Pues usted, pollito de barnacla, ha nacido con el instinto irreprimible de seguir a su madre, haga lo que haga. Su madre, barnacla adulta que a lo mejor se llama José Luis y, por esas cosas de la vida, quizá haya nacido en Zaldívar, Vizcaya. Lo que su madre hace es ponerse a la entrada del nido, de pie, mirando hacia el vacío. Y luego salta. 

Y eso es justamente lo que hace el pollito: saltar. Tiene tres días. Pesa unos seis gramos. Le falta un mes para aprender a volar. No ha ganado una Liga desde 1946. Sabe que lo que va a intentar es un disparate, que se juega la vida. Pero salta. Agita tan deprisa como puede lo que pronto serán alitas, todavía no lo son. La caída es lenta y a veces el pollito se golpea terriblemente con salientes de la pared; que si el Manchester, que si la Juve.

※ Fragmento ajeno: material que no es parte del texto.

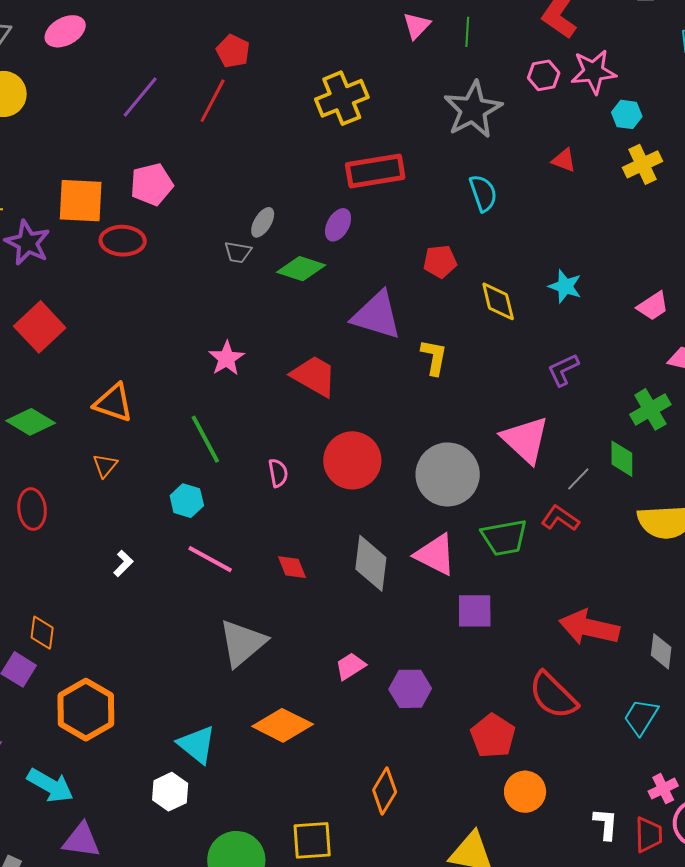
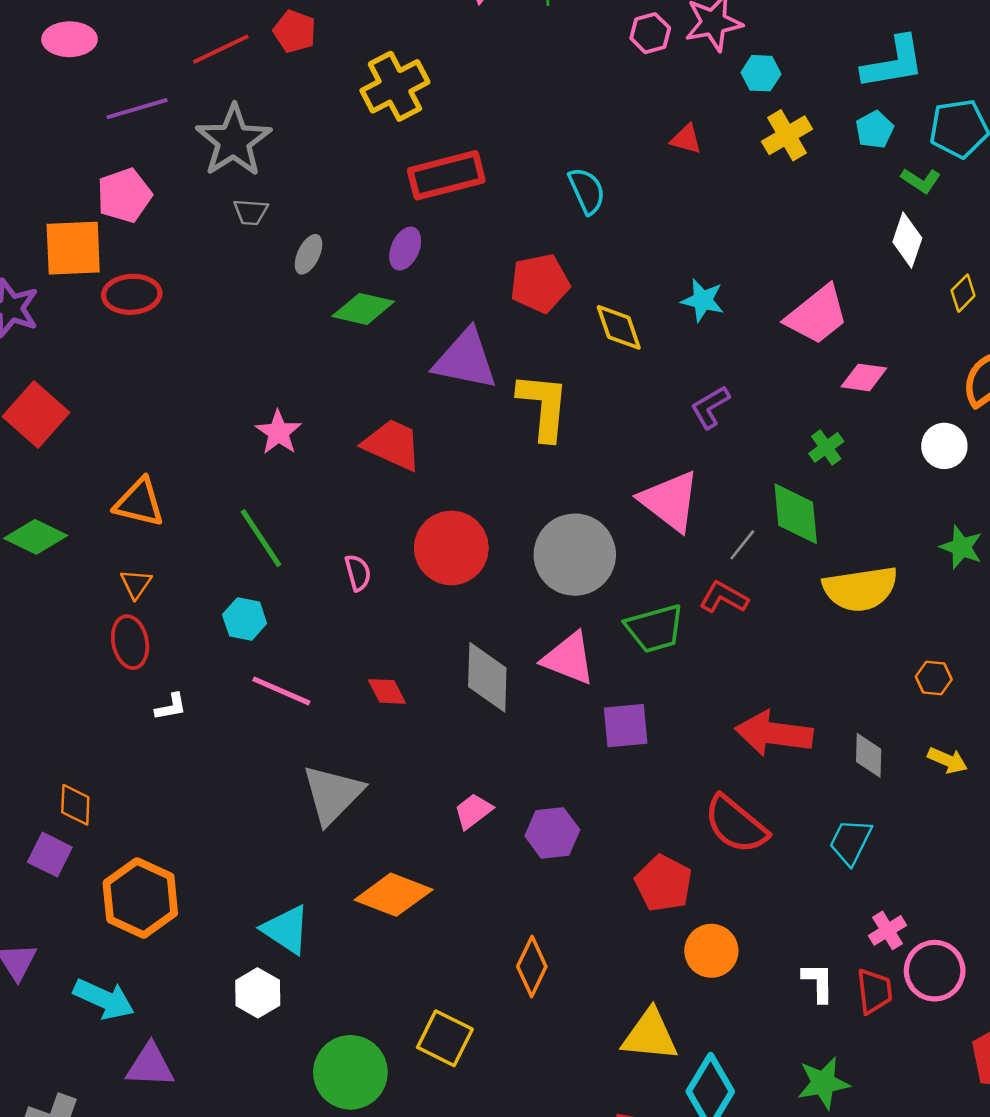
pink ellipse: (65, 31) -> (70, 39), moved, turned 33
red pentagon: (233, 51) -> (295, 31), moved
purple line: (140, 97) -> (137, 109), turned 39
red line: (213, 101) -> (221, 49), moved, turned 42
gray star: (473, 110) -> (234, 141), moved
pink pentagon: (152, 184) -> (124, 195), moved
gray trapezoid: (238, 252) -> (251, 212), moved
red pentagon: (440, 261) -> (540, 283), size x1.4
pink trapezoid: (653, 306) -> (817, 315), size x1.6
yellow L-shape: (434, 357) -> (543, 406), size x1.5
green cross: (650, 409) -> (826, 447), size x0.7
green diamond: (622, 459) -> (796, 514), size x1.4
red ellipse: (32, 509) -> (130, 642), moved
white L-shape: (123, 563) -> (171, 707), turned 40
yellow square: (312, 840) -> (445, 1038), turned 36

Da vueltas sobre sí mismo y, al final, paf: se estrella contra las rocas de abajo.

Al principio parece, naturalmente, que se ha matado. No se mueve. Es un pellizco de peluche aplastado contra una piedra. Pero inmediatamente llega su madre y empieza a tocarle con el pico, quizá le grazna algo, quizá le silba bajito el himno del Sevilla, eso vaya usted a saber. Y el pollito, ¡el séptimo pollito de la nidada, el último que se ha tirado!, se despabila, levanta la cabeza como si no se creyera lo que acaba de hacer, menea un poco el pico como diciendo: “Ozú, ¡qué caída más tonta!", y se pone a caminar detrás de su madre, que lo lleva al prado cercano. Y allí se alimenta y logra sobrevivir, satisfechísimo de su hazaña.

Nadie sabe en realidad cómo lo ha conseguido. Pero está claro que lo ha hecho. Y así una y otra vez, seis, siete. Las que hagan falta. Impresionante el pajarito, ¿eh?